PROMPT
From the first line to the last, repeat the records exactly and skip the pictures.
----- DATA SHOWN
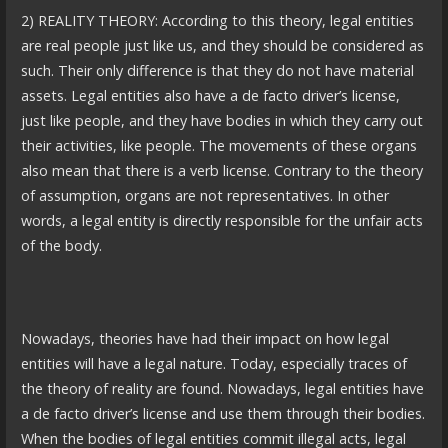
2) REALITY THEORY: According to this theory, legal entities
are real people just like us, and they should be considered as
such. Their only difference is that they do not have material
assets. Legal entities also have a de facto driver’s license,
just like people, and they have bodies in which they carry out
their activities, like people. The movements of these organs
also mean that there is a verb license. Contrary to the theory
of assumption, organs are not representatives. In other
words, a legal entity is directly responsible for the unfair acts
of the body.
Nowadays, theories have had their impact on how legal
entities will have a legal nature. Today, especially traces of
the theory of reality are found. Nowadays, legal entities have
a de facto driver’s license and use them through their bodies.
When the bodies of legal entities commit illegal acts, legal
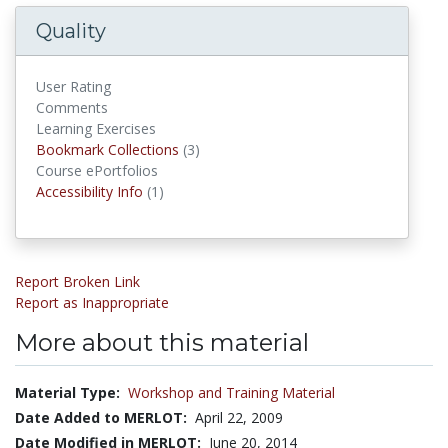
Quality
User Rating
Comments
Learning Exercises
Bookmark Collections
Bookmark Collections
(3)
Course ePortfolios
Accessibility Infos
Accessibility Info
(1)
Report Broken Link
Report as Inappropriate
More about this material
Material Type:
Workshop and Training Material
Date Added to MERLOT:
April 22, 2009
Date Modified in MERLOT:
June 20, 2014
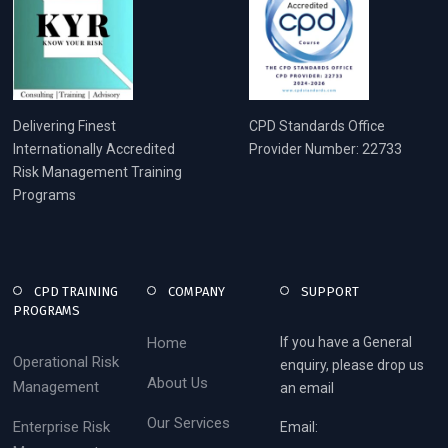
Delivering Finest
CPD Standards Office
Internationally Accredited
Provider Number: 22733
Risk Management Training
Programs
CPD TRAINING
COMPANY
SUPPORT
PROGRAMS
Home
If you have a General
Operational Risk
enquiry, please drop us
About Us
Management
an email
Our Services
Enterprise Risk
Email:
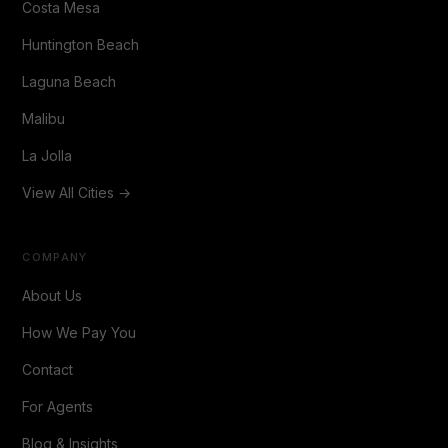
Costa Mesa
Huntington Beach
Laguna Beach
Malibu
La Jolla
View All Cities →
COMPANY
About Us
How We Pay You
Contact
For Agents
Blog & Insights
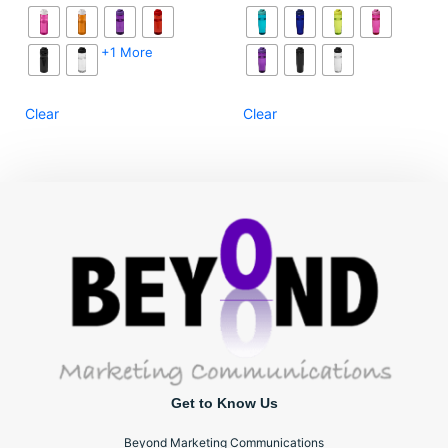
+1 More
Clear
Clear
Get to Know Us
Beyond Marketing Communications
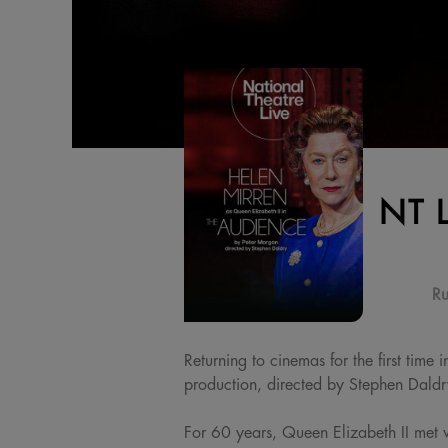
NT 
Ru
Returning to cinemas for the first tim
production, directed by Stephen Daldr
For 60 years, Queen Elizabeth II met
----------
EXPECTED OUTPUT
2) REALITY THEORY: According to this theory, legal entities
are real people just like us, and they should be considered as
such. Their only difference is that they do not have material
assets. Legal entities also have a de facto driver’s license,
just like people, and they have bodies in which they carry out
their activities, like people. The movements of these organs
also mean that there is a verb license. Contrary to the theory
of assumption, organs are not representatives. In other
words, a legal entity is directly responsible for the unfair acts
of the body.
Nowadays, theories have had their impact on how legal
entities will have a legal nature. Today, especially traces of
the theory of reality are found. Nowadays, legal entities have
a de facto driver’s license and use them through their bodies.
When the bodies of legal entities commit illegal acts, legal
Quality
User Rating
Comments
Learning Exercises
Bookmark Collections
Bookmark Collections
(3)
Course ePortfolios
Accessibility Infos
Accessibility Info
(1)
Report Broken Link
Report as Inappropriate
More about this material
Material Type:
Workshop and Training Material
Date Added to MERLOT:
April 22, 2009
Date Modified in MERLOT:
June 20, 2014
Delivering Finest
CPD Standards Office
Internationally Accredited
Provider Number: 22733
Risk Management Training
Programs
CPD TRAINING
COMPANY
SUPPORT
PROGRAMS
Home
If you have a General
Operational Risk
enquiry, please drop us
About Us
Management
an email
Our Services
Enterprise Risk
Email:
Costa Mesa
Huntington Beach
Laguna Beach
Malibu
La Jolla
View All Cities →
COMPANY
About Us
How We Pay You
Contact
For Agents
Blog & Insights
+1 More
Clear
Clear
Get to Know Us
Beyond Marketing Communications
NT 
Ru
Returning to cinemas for the first tim
production, directed by Stephen Daldr
For 60 years, Queen Elizabeth II met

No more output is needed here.